Bart Oates

No. 50, 65, 66
- Position: Center

Personal information
- Born: December 16, 1958 (age 67) Mesa, Arizona, U.S.
- Listed height: 6 ft 4 in (1.93 m)
- Listed weight: 275 lb (125 kg)

Career information
- High school: Albany (Albany, Georgia)
- College: BYU
- NFL draft: 1983: undrafted

Career history
- Philadelphia/Baltimore Stars (1983–1985); New York Giants (1985–1993); San Francisco 49ers (1994–1995);

Awards and highlights
- 3× Super Bowl champion (XXI, XXV, XXIX); 5× Pro Bowl (1990, 1991, 1993–1995); PFWA All-Rookie Team (1985); 41st greatest New York Giant of all-time; 2× USFL Championship (1984, 1985); Second-team All-American (1982);

Career NFL statistics
- Games played: 172
- Games started: 165
- Fumble recoveries: 3
- Stats at Pro Football Reference

= Bart Oates =

American football player (born 1958)

Bart Steven Oates (born December 16, 1958) is an American former professional football player who was a center in the National Football League (NFL) for the New York Giants and San Francisco 49ers. He played for the Giants from 1985 to 1993 and with the 49ers from 1994 to 1995. He was a member of the Giants teams that won Super Bowls XXI and XXV and the 49ers team that won Super Bowl XXIX. He is one of two players (along with Sean Landeta) to be on both a Super Bowl-winning team and a team that won a championship in the original United States Football League (USFL).

==College career==
A graduate of Albany High School in Georgia, Oates played college football at Brigham Young University (BYU), originally entering in 1977 before serving an 2-year mission for the Church of Jesus Christ of Latter-day Saints in Las Vegas, Nevada then later joining the Cougars football team. Oates earned a BS in accounting from the Marriott School of Business there in 1985, and he was inducted into the BYU athletic Hall of Fame in 1992.

==Professional career==
The Giants signed Oates in 1985 at the relatively advanced age of 26. This was because he had initially played three seasons with the Philadelphia/Baltimore Stars in the USFL where he won two USFL championships and started 61 of 63 games played Oates has stated that he feels the 1985 Philadelphia Stars of the USFL could have beaten the 1985 Philadelphia Eagles. Oates won three Super Bowls, two with the Giants in 1987 and 1991, and one with the 49ers in 1995. Oates was selected to five Pro Bowls during his career and to the UPI All-NFC team three times. He was extremely durable, starting 125 consecutive games during his Giants career.

==Television work==
Oates worked as a color analyst for NFL games on NBC television in 1996, teaming with either Dan Hicks or, when Hicks was away on assignment, Jim Donovan. In 2006, he voiced himself in the Aqua Teen Hunger Force episode "Bart Oates".

==Law career==
Oates attended law school classes during the football off-season and graduated magna cum laude with a Juris Doctor degree from Seton Hall Law School in 1990. He worked in New Jersey with the firms of Ribis Graham and Curtin in Morristown, Raymond Koski and Associates in Fort Lee and the real estate company Gale and Wentworth in Florham Park and is a member of the firm Reppert Oates & Vytell in Basking Ridge NJ. He is a member of the New Jersey State Bar Association.
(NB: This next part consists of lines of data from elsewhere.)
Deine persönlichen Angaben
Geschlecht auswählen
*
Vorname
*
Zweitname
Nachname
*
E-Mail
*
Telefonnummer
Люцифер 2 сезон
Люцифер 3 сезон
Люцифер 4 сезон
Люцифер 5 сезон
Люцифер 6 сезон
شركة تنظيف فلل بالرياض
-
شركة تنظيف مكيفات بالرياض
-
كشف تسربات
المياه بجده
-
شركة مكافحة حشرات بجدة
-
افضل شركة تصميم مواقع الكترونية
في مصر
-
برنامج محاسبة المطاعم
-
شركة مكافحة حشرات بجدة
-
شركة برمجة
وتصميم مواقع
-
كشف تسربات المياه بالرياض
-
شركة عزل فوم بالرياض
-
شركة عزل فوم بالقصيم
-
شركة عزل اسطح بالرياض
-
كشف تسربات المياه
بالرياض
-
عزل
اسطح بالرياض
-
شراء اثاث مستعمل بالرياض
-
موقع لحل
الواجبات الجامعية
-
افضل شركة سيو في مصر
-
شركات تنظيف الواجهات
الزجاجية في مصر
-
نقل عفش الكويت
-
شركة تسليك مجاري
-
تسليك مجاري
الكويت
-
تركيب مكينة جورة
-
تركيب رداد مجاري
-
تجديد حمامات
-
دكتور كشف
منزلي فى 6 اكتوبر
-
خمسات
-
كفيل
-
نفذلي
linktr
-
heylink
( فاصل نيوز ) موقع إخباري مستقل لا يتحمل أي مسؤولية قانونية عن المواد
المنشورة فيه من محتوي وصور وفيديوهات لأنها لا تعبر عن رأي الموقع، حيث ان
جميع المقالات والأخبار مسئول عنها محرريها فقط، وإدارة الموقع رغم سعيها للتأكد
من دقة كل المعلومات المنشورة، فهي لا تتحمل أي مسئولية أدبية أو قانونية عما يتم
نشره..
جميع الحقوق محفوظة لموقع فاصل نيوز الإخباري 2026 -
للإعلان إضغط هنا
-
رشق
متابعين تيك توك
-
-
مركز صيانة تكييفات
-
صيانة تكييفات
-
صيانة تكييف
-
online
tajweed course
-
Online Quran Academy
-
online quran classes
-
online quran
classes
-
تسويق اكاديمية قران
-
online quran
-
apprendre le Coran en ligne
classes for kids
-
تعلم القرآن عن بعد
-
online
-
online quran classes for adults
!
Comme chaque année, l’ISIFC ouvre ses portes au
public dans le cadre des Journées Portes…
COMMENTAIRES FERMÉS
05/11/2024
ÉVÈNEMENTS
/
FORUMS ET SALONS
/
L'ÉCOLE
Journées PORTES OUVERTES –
==Civic and corporate roles==
Oates was chairman of the New Jersey Hall of Fame, a Hall of Fame for New Jersey residents in a variety of fields ranging from scientists to athletes. He was selected to be inducted into the New Jersey Hall of Fame Class of 2019. He also spent time helping out as the line coach at Seton Hall Preparatory School earlier in the decade. He served as the Bishop (lay Pastor) of the Morristown 1st Ward of the Church of Jesus Christ of Latter Day Saints.

==Personal life==
Oates and his wife, Michelle, have three children and reside in Harding Township, New Jersey. His brother, Brad, also played offensive line in the NFL for six seasons on five teams. The two played together on the Philadelphia Stars of the USFL from 1983-1984.